== WHAT YOU SHOULD DO ==
Scan the listing for the word "Cottages", and copy out each line where it is found.

== STORED DATA ==

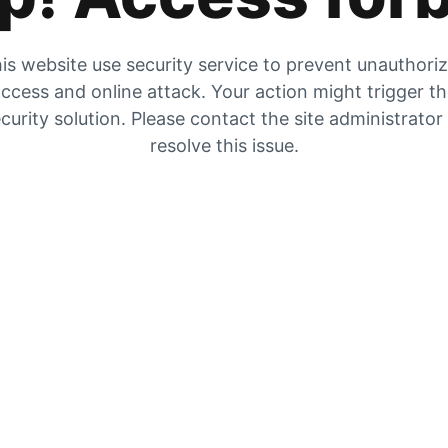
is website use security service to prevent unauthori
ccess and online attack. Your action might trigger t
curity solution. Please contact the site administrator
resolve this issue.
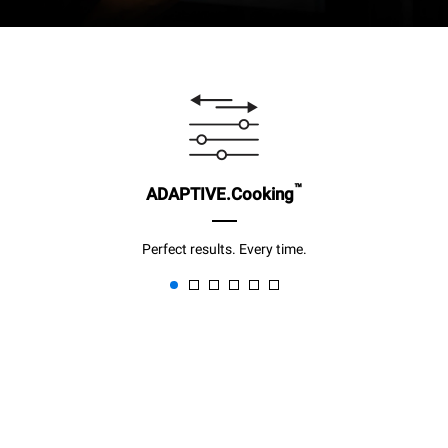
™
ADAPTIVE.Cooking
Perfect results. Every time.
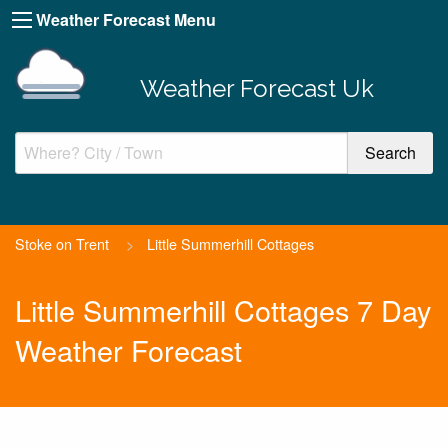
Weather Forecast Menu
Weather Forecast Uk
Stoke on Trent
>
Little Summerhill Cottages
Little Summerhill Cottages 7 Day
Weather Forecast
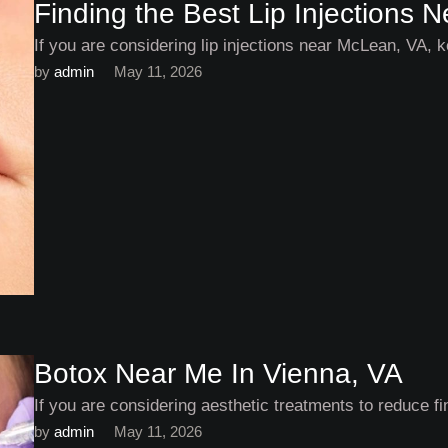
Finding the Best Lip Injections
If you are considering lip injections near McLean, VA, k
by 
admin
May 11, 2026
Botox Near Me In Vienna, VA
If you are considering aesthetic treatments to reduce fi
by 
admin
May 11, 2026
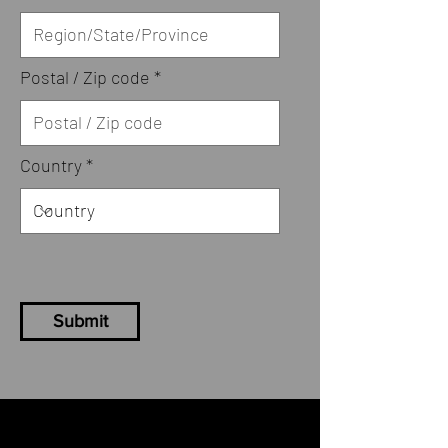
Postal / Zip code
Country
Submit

* * *

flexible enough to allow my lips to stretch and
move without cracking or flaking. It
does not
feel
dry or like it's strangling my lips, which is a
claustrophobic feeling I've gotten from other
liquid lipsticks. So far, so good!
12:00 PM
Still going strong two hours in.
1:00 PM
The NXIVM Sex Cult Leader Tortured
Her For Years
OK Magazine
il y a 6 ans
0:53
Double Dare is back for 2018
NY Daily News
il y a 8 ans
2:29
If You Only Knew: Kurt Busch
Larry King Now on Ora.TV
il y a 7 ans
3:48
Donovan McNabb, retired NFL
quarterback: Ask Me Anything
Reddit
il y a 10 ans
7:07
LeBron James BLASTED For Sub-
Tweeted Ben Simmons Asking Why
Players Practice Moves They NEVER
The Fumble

== RESPONSE AREA ==
Little Summerhill Cottages
Little Summerhill Cottages 7 Day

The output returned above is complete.